En su primera intervención en Anfield, corrió en horizontal en campo contrario con un rival detrás y la perdió de una manera tan ingenua (“se cree que está en el Palacio de Versalles y el Madrid es un naufragio permanente”, dijo el articulista Ángel del Riego) que el Liverpool casi mete el primero (la sacó Asencio de la línea de gol). Jugó Mbappé entre la banda izquierda y el centro, reclamando desmarques que sus compañeros no acertaban a ver o descartaban por estar en fuera de juego, y presionó como suele, agachándose un poco como si fuese a salir en estampida contra el contrario y abriendo mucho los ojos, atento, concentrado, pero sin moverse. Al 100% los dos, Mbappé está un escalón por encima de Vinicius, pero hoy Vinicius es imprescindible en el Madrid, determinante en los partidos más grandes y a mucha distancia de su compañero en la delantera. Tuvo su momento en la primera parte con un pase extraordinario que le filtró Brahim: salió en carrera, como la manada de bisontes que era Ronaldo Nazario, y resulta que hasta ahí llegó Connor Bradley para hacer el tackle de su vida cuando el punta francés se envenenaba cara a la portería.

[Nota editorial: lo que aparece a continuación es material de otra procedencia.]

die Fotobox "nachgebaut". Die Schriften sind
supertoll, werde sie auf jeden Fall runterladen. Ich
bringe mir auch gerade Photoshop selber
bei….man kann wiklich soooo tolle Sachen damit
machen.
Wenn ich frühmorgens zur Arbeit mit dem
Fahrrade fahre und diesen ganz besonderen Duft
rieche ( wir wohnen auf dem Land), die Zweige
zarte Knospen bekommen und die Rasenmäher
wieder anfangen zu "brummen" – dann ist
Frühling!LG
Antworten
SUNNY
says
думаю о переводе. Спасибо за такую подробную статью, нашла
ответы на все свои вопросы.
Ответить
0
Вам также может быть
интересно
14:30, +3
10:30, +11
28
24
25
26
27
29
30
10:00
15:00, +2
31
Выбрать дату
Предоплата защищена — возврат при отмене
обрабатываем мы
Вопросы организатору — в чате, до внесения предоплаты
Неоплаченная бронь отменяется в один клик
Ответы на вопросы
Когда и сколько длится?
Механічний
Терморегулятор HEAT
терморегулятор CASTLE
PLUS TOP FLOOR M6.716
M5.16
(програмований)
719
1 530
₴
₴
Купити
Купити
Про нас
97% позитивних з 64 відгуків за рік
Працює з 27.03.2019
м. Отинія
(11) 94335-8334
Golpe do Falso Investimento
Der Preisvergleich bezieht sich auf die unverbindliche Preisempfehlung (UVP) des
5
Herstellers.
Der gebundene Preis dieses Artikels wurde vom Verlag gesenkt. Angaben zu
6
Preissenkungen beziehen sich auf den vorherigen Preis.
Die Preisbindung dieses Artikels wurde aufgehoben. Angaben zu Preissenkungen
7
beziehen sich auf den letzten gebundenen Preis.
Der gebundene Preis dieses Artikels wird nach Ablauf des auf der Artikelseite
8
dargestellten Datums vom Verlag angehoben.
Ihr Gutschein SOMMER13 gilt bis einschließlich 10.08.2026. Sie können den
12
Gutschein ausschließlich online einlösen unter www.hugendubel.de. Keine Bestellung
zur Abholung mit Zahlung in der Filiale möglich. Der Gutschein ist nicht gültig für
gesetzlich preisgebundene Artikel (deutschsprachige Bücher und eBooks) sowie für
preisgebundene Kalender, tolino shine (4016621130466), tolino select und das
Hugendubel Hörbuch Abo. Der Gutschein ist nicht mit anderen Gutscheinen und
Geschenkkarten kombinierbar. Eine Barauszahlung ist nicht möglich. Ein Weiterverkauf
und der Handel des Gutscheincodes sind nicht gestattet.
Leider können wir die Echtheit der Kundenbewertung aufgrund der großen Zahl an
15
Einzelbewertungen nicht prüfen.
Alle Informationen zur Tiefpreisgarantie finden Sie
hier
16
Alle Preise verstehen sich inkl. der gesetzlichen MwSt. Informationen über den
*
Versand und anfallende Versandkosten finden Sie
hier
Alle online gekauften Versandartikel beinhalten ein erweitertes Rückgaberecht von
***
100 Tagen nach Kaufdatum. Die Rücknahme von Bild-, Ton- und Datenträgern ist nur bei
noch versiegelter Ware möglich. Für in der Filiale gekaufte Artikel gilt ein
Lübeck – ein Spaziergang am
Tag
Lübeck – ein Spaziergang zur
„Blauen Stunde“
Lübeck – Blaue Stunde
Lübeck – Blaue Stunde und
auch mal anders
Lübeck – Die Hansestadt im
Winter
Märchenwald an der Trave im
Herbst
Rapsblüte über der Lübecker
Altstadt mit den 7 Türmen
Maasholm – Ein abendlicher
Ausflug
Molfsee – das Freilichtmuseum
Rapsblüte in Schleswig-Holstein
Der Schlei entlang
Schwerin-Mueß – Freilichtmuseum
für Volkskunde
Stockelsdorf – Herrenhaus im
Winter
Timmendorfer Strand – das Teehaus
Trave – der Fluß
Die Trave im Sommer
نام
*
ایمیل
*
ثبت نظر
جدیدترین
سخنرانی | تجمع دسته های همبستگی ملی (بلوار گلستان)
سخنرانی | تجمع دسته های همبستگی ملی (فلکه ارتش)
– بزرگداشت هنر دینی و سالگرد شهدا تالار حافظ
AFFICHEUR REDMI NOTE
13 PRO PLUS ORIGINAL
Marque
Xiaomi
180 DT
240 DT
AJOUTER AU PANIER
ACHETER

Los rivales aparecen en su mejor versión cuando parece que le salen bien las cosas; él mismo, cuando no: en el descuento de la primera tuvo un uno contra uno en el pico del área, posición favorita de siempre, y al rato estaba liado entre seis piernas y dejándose el balón detrás. Empezó la segunda parte con un caño espectacular, pero hacia su campo. Frustró una contra con campo abierto regalándole el balón al Liverpool en un pase absurdo. En la jugada siguiente, el portero podía haber salido del área forzando el despeje de haber seguido apretando la presión, pero la abandonó, como otras ocasiones, demasiado pronto. Falló el penalti, que eso es lo de menos, y ya en los 90 consiguió hacer lo suyo, hacerlo muy bien, desbrozar desde la izquierda del área a la defensa del Liverpool y encontrar una línea de disparo, que ejecutó con potencia. Ni siquiera llegó a portería: una bota milagrosa de un defensa la mandó a córner. Hay una mezcla de tantos factores, incluida la suerte, que están mal en Mbappé que la cosa ya no admite término medio: o descolla de forma estelar a lo largo de esta temporada o se hundirá en una irrelevancia que supondrá un problema mayor para el Madrid.

El equipo, frito por las lesiones (Camavinga ha caído, el mejor en Anfield junto a Bellingham y Asencio; los dos por debajo del extraterrestre Courtois), se enfrenta ahora a una situación inédita en Champions. Casi tan inédita como que la gran estrella esperada durante años, dominadora del fútbol mundial, viniese a solucionar los pocos problemas que había en el equipo y amenace con convertirse en uno aún más grande.